**** Records to process

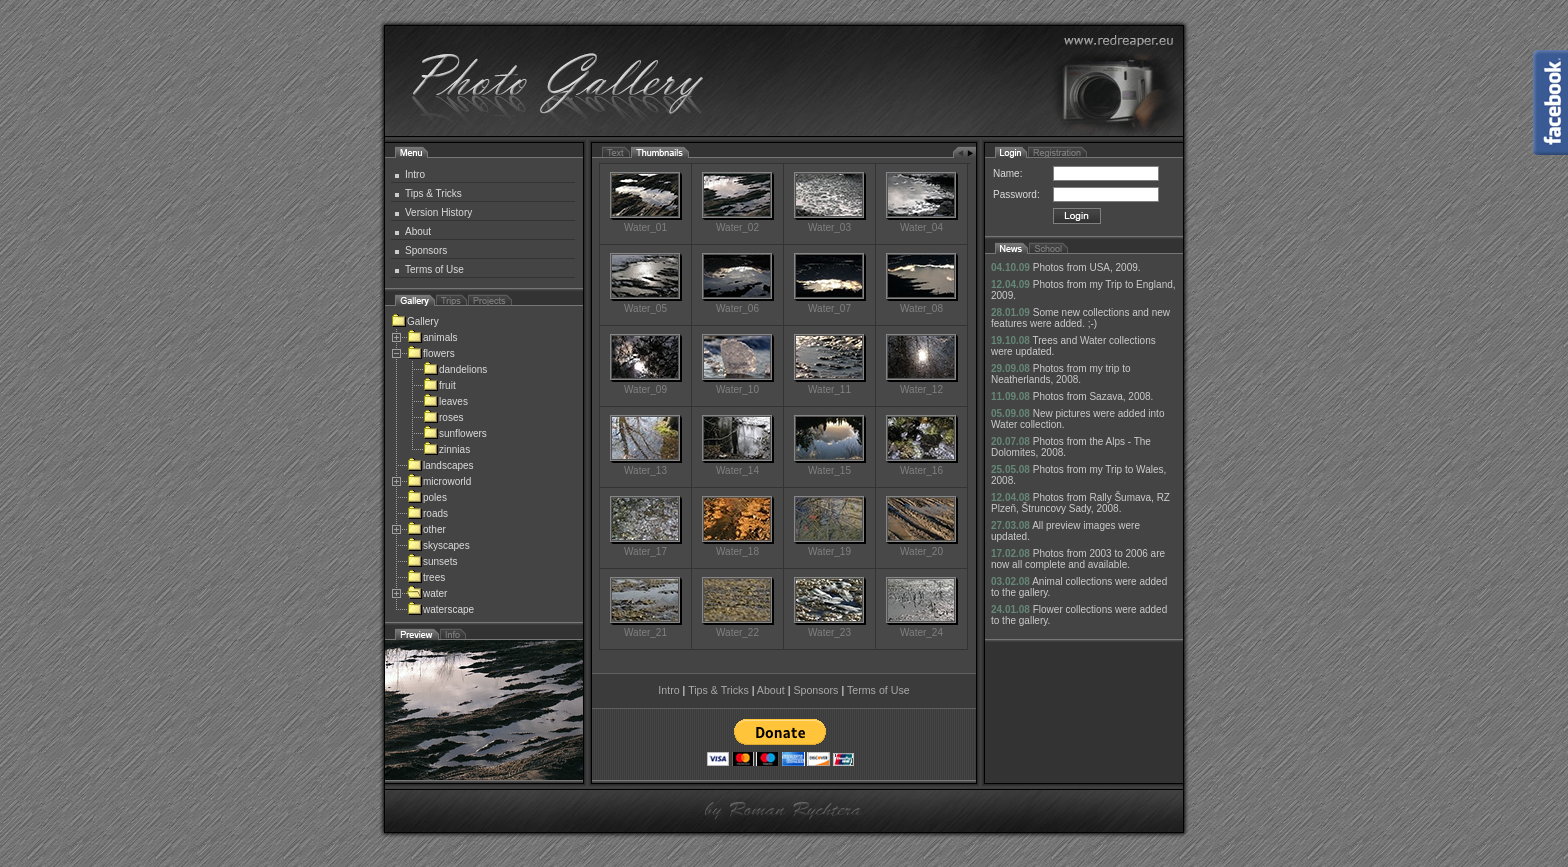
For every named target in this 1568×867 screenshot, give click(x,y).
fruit (439, 385)
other (426, 529)
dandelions (455, 369)
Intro (415, 174)
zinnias (446, 449)
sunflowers (455, 433)
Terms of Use (434, 269)
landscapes (440, 465)
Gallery (415, 321)
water (427, 593)
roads (427, 513)
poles (427, 497)
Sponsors (426, 250)
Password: (1016, 194)
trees (426, 577)
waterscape (440, 609)
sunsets (432, 561)
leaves (445, 401)
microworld (439, 481)
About (418, 231)
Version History (438, 212)
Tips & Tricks (433, 193)
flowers (431, 353)
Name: (1007, 173)
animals (432, 337)
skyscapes (438, 545)
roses (443, 417)
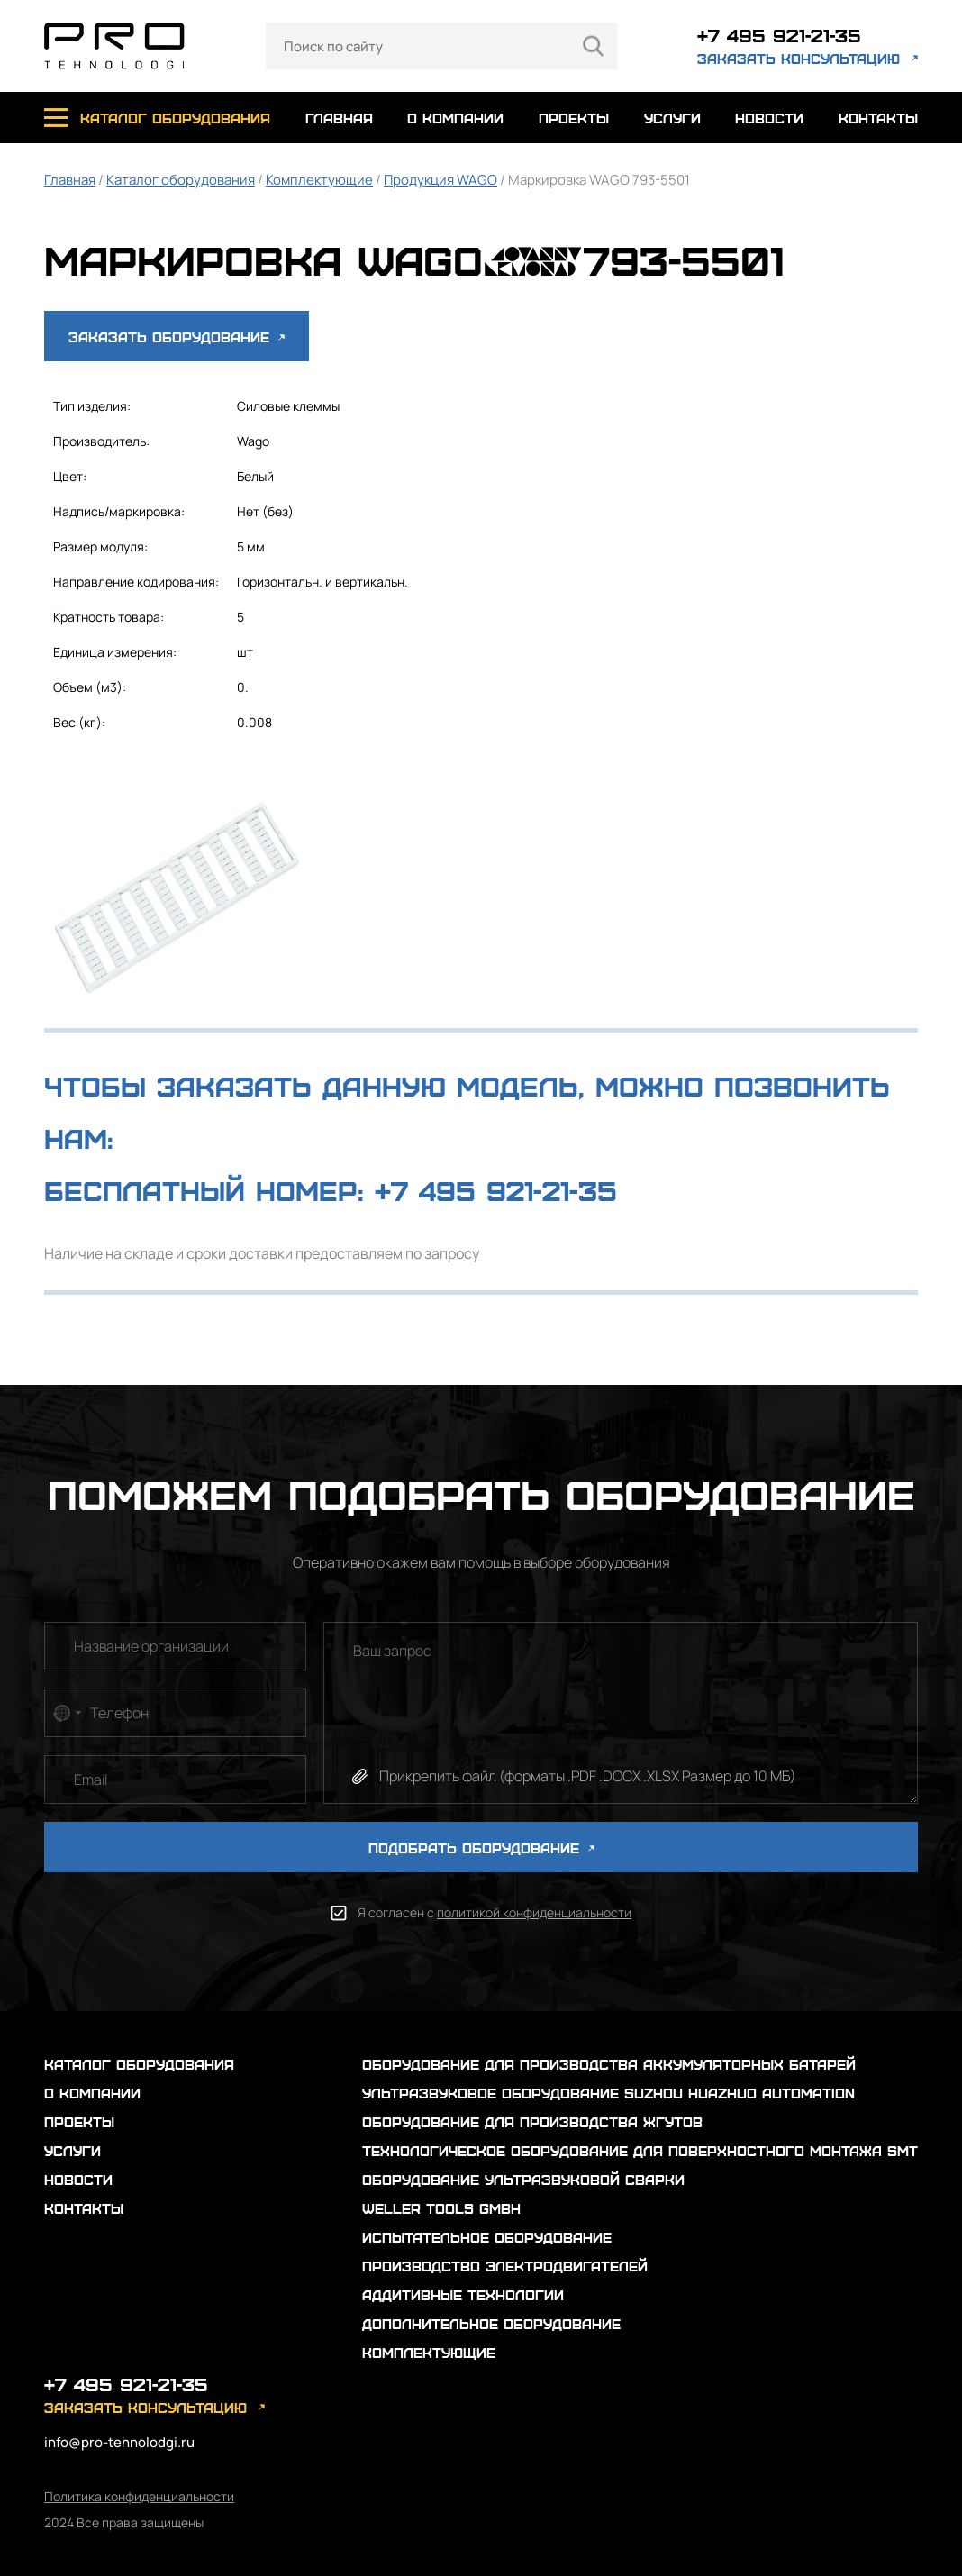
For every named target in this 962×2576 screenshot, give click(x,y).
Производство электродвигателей (505, 2265)
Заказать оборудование (176, 336)
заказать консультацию (798, 58)
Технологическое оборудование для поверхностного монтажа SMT (640, 2150)
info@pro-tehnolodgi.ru (119, 2442)
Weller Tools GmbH (441, 2208)
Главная (69, 179)
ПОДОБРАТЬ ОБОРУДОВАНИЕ (481, 1847)
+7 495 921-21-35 (779, 34)
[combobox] (65, 1712)
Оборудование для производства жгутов (532, 2121)
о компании (455, 117)
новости (769, 117)
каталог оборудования (175, 117)
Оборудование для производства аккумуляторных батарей (609, 2063)
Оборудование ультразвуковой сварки (523, 2179)
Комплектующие (319, 179)
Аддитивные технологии (463, 2294)
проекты (574, 117)
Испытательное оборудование (487, 2236)
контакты (878, 117)
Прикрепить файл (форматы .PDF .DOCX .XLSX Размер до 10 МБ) (587, 1776)
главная (339, 117)
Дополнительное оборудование (491, 2323)
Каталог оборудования (180, 179)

********

* _Your assignment_
Give back the records word for word, without their pictures.

* _Expected answer_
For every named target in this 1568×867 screenshot, give click(x,y).
fruit (439, 385)
other (426, 529)
dandelions (455, 369)
Intro (415, 174)
zinnias (446, 449)
sunflowers (455, 433)
Terms of Use (434, 269)
landscapes (440, 465)
Gallery (415, 321)
water (427, 593)
roads (427, 513)
poles (427, 497)
Sponsors (426, 250)
Password: (1016, 194)
trees (426, 577)
waterscape (440, 609)
sunsets (432, 561)
leaves (445, 401)
microworld (439, 481)
About (418, 231)
Version History (438, 212)
Tips & Tricks (433, 193)
flowers (431, 353)
Name: (1007, 173)
animals (432, 337)
skyscapes (438, 545)
roses (443, 417)
For every named target in this 962×2576 screenshot, give click(x,y).
Производство электродвигателей (505, 2265)
Заказать оборудование (176, 336)
заказать консультацию (798, 58)
Технологическое оборудование для поверхностного монтажа SMT (640, 2150)
info@pro-tehnolodgi.ru (119, 2442)
Weller Tools GmbH (441, 2208)
Главная (69, 179)
ПОДОБРАТЬ ОБОРУДОВАНИЕ (481, 1847)
+7 495 921-21-35 (779, 34)
[combobox] (65, 1712)
Оборудование для производства жгутов (532, 2121)
о компании (455, 117)
новости (769, 117)
каталог оборудования (175, 117)
Оборудование для производства аккумуляторных батарей (609, 2063)
Оборудование ультразвуковой сварки (523, 2179)
Комплектующие (319, 179)
Аддитивные технологии (463, 2294)
проекты (574, 117)
Испытательное оборудование (487, 2236)
контакты (878, 117)
Прикрепить файл (форматы .PDF .DOCX .XLSX Размер до 10 МБ) (587, 1776)
главная (339, 117)
Дополнительное оборудование (491, 2323)
Каталог оборудования (180, 179)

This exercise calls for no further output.